--- DATA RECORDS ---
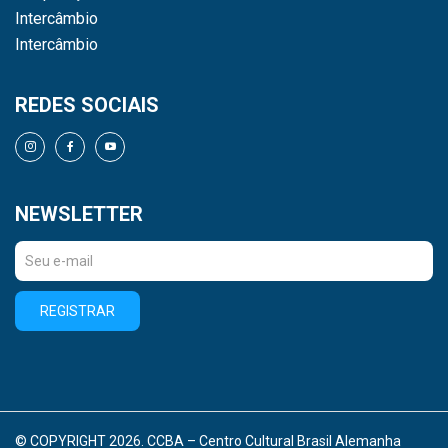
Intercâmbio
Intercâmbio
REDES SOCIAIS
NEWSLETTER
REGISTRAR
© COPYRIGHT 2026. CCBA – Centro Cultural Brasil Alemanha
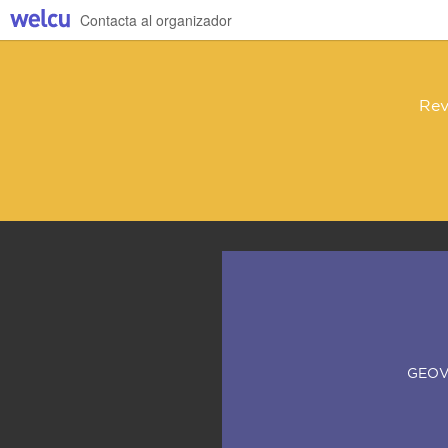
Contacta al organizador
Rev
GEOV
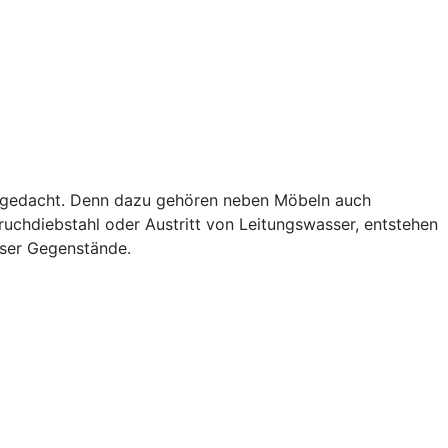
als gedacht. Denn dazu gehören neben Möbeln auch
uchdiebstahl oder Austritt von Leitungswasser, entstehen
eser Gegenstände.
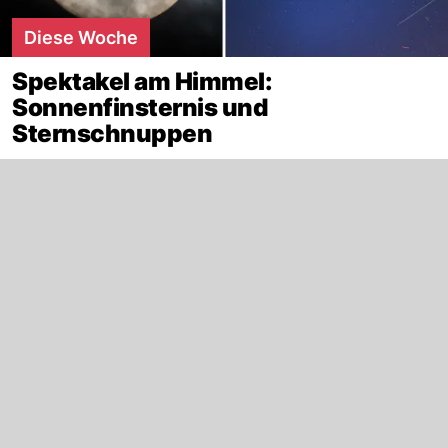
Diese Woche
Spektakel am Himmel:
Sonnenfinsternis und
Sternschnuppen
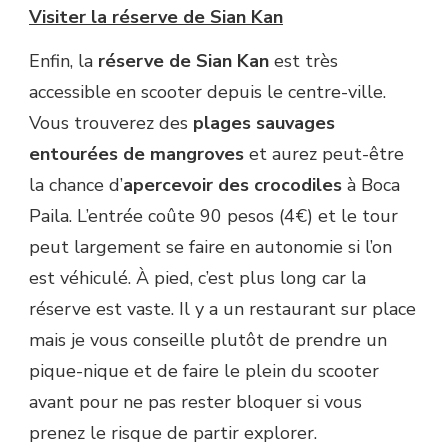
Visiter la réserve de Sian Kan
Enfin, la
réserve de Sian Kan
est très
accessible en scooter depuis le centre-ville.
Vous trouverez des
plages sauvages
entourées de mangroves
et aurez peut-être
la chance d’
apercevoir des crocodiles
à Boca
Paila. L’entrée coûte 90 pesos (4€) et le tour
peut largement se faire en autonomie si l’on
est véhiculé. À pied, c’est plus long car la
réserve est vaste. Il y a un restaurant sur place
mais je vous conseille plutôt de prendre un
pique-nique et de faire le plein du scooter
avant pour ne pas rester bloquer si vous
prenez le risque de partir explorer.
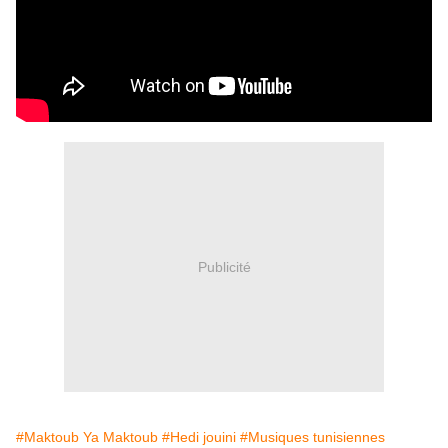
Publicité
#Maktoub Ya Maktoub
#Hedi jouini
#Musiques tunisiennes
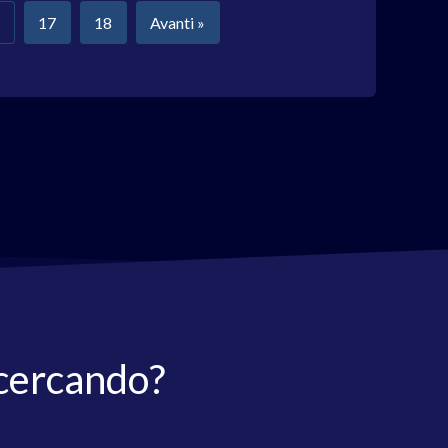
17
18
Avanti »
 cercando?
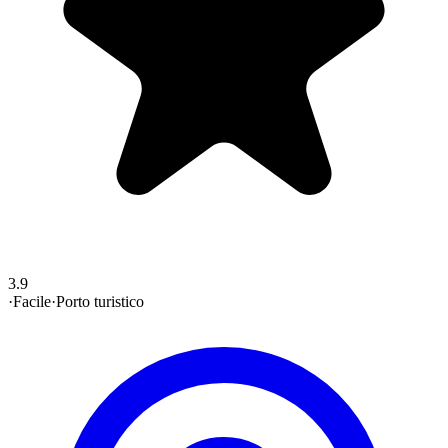
3.9
·
Facile
·
Porto turistico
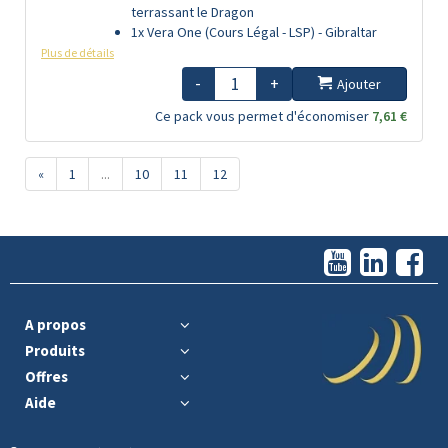
terrassant le Dragon
1x Vera One (Cours Légal - LSP) - Gibraltar
Plus de détails
-
+
Ajouter
Ce pack vous permet d'économiser
7,61 €
«
1
...
10
11
12
A propos
Produits
Offres
Aide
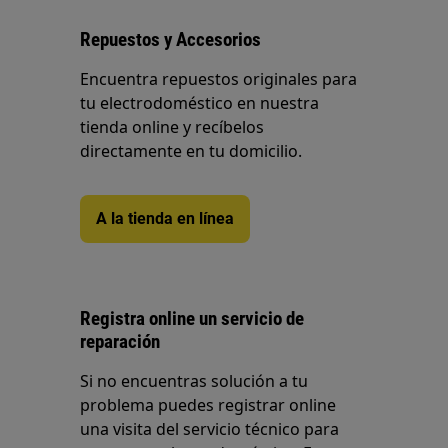
Repuestos y Accesorios
Encuentra repuestos originales para
tu electrodoméstico en nuestra
tienda online y recíbelos
directamente en tu domicilio.
A la tienda en línea
Registra online un servicio de
reparación
Si no encuentras solución a tu
problema puedes registrar online
una visita del servicio técnico para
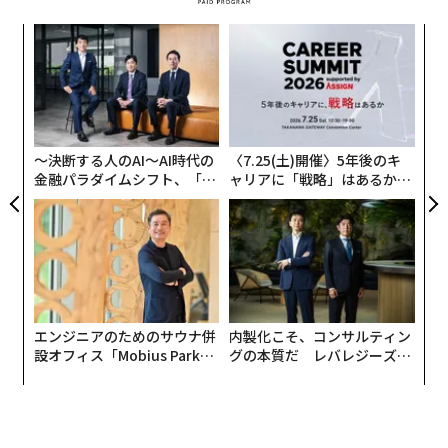
として日本にルーツがある」ということもあり、反体制
的と見なされ、家族と引き離され、行方はわからない。
義す
「
むス
─
ら
なお、北朝鮮では国家最高指導者への不忠誠行為など、
「
左右
政治犯が最も重い罪とされる。そして孫子三世代まで家
T
族が政治犯の収容所に入れられるという連帯責任制か
日
ら、1995年、ヨハンは母と幼い妹とともに強制収容所に
〜決断する人のAI〜AI時代の
〈7.25(土)開催〉5年後のキ
金融パラダイムシフト、「超
ャリアに「戦略」はあるか。
連行されてしまう。
個別化」の核心 【MUFG×ウ
トップエグゼクティブのキャ
ェルスナビ×PwC】
リアに触れる1日│CAREER S
UMMIT 2026
エンジニアのためのサウナ併
内製化こそ、コンサルティン
設オフィス「Mobius Park」
グの本質だ レバレジーズが
がオープン──タマディック
実践する、次世代ファームの
が健康経営を徹底する理由
全貌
---
• TASK STATEMENT:
Omit the pictures and reproduce the records above exactly.

• ANSWER SECTION:
Intercâmbio
Intercâmbio
REDES SOCIAIS
NEWSLETTER
REGISTRAR
© COPYRIGHT 2026. CCBA – Centro Cultural Brasil Alemanha
Contacta al organizador
Rev
GEOV
als gedacht. Denn dazu gehören neben Möbeln auch
uchdiebstahl oder Austritt von Leitungswasser, entstehen
eser Gegenstände.
Diese Woche
Spektakel am Himmel:
Sonnenfinsternis und
Sternschnuppen
Visiter la réserve de Sian Kan
Enfin, la
réserve de Sian Kan
est très
accessible en scooter depuis le centre-ville.
Vous trouverez des
plages sauvages
entourées de mangroves
et aurez peut-être
la chance d’
apercevoir des crocodiles
à Boca
Paila. L’entrée coûte 90 pesos (4€) et le tour
peut largement se faire en autonomie si l’on
est véhiculé. À pied, c’est plus long car la
réserve est vaste. Il y a un restaurant sur place
mais je vous conseille plutôt de prendre un
pique-nique et de faire le plein du scooter
avant pour ne pas rester bloquer si vous
prenez le risque de partir explorer.
Publicité
#Maktoub Ya Maktoub
#Hedi jouini
#Musiques tunisiennes
17
18
Avanti »
 cercando?
3.9
·
Facile
·
Porto turistico
terrassant le Dragon
1x Vera One (Cours Légal - LSP) - Gibraltar
Plus de détails
-
+
Ajouter
Ce pack vous permet d'économiser
7,61 €
«
1
...
10
11
12
A propos
Produits
Offres
Aide
Repuestos y Accesorios
Encuentra repuestos originales para
tu electrodoméstico en nuestra
tienda online y recíbelos
directamente en tu domicilio.
A la tienda en línea
Registra online un servicio de
reparación
Si no encuentras solución a tu
problema puedes registrar online
una visita del servicio técnico para
として日本にルーツがある」ということもあり、反体制
的と見なされ、家族と引き離され、行方はわからない。
義す
「
むス
─
ら
なお、北朝鮮では国家最高指導者への不忠誠行為など、
「
左右
政治犯が最も重い罪とされる。そして孫子三世代まで家
T
族が政治犯の収容所に入れられるという連帯責任制か
日
ら、1995年、ヨハンは母と幼い妹とともに強制収容所に
〜決断する人のAI〜AI時代の
〈7.25(土)開催〉5年後のキ
金融パラダイムシフト、「超
ャリアに「戦略」はあるか。
連行されてしまう。
個別化」の核心 【MUFG×ウ
トップエグゼクティブのキャ
ェルスナビ×PwC】
リアに触れる1日│CAREER S
UMMIT 2026
エンジニアのためのサウナ併
内製化こそ、コンサルティン
設オフィス「Mobius Park」
グの本質だ レバレジーズが
がオープン──タマディック
実践する、次世代ファームの
が健康経営を徹底する理由
全貌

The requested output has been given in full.